Unless Don Jr. kept Kushner and Manafort in the dark about the purpose of the meeting, they also acted with corrupt intent. (Update 07-12-17: It seems clear from the tweets from Don Jr. releasing his emails, and from public comments from New York Times reporters, that the email from Don Jr. to Kushner and Manafort forwarded the damning initial email from Goldstone.)

The Trump campaign and administration have repeatedly and emphatically denied they had contact with Russians. Don Jr. told CNN last June 24, just weeks after his email exchange with Goldstone, that allegations the Russian government was helping Trump were “disgusting … so phony.”

The fact that Don Jr. did not disclose this email exchange earlier, and the fact that Kushner did not until recently update his security clearance forms to disclose the meeting, heighten concerns that Trump’s son and son-in-law felt they had something to hide. That Trump on Saturday misleadingly told the Times that the meeting was “primarily” about adoptions increases such concerns even more. In fact, even the phony adoptions explanation, if true, wouldn’t be so innocent: It’s not that the Russians wanted to resume adoption of Russian children by U.S. families. What the Russian government wants is for the 2012 Magnitsky Act sanctions against Russian officials to be lifted.
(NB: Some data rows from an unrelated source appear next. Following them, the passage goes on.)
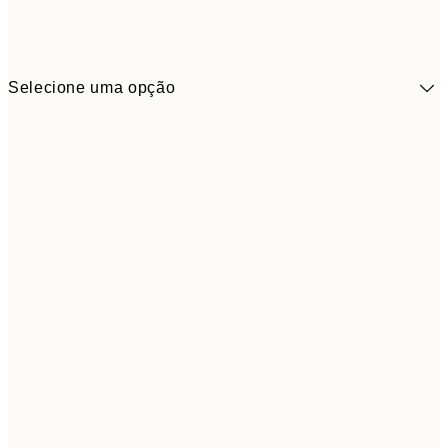
Selecione uma opção
17,9
50x70 cm
59,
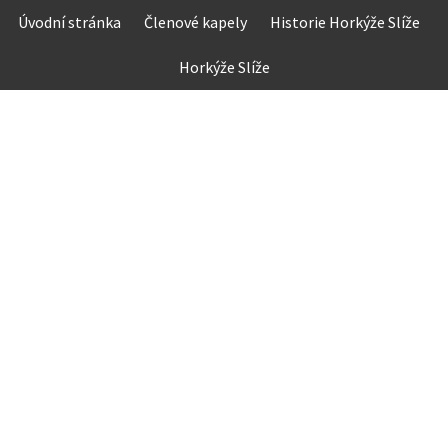
Skip
Úvodní stránka
Členové kapely
Historie Horkýže Slíže
to
content
Horkýže Slíže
Veselnitskaya had lobbied against the sanctions, and Putin imposed the ban on adoptions as retaliation for those sanctions.

That Trump Jr. admitted on Sunday that he abruptly ended the meeting when it appeared that Veselnitskaya did not have real dirt on Hillary underscores that he was there for the purpose of getting that information.

Donald Trump Sr. today released a statement: “My son is a high-quality person, and I applaud his transparency.” High-quality praise from the man who fired James Comey and explained to NBC that “when I decided to just do it, I said to myself — I said, you know, this Russia thing with Trump and Russia is a made-up story.” High-quality praise from the man whose White House is actively working this week to water down legislation that would tighten sanctions on Russia.

Our country was stolen from us by crooks, as we always figured, but it still may be a long time before there’s a real reckoning. Meanwhile, is there not one high-level Trump official with the integrity to resign and question the disgraceful conduct of Donald J. Trump and his family?

David Halperin, a lawyer, previously served on the staffs of the National Security Council and the Senate Intelligence Committee. This article also appears on HuffPost.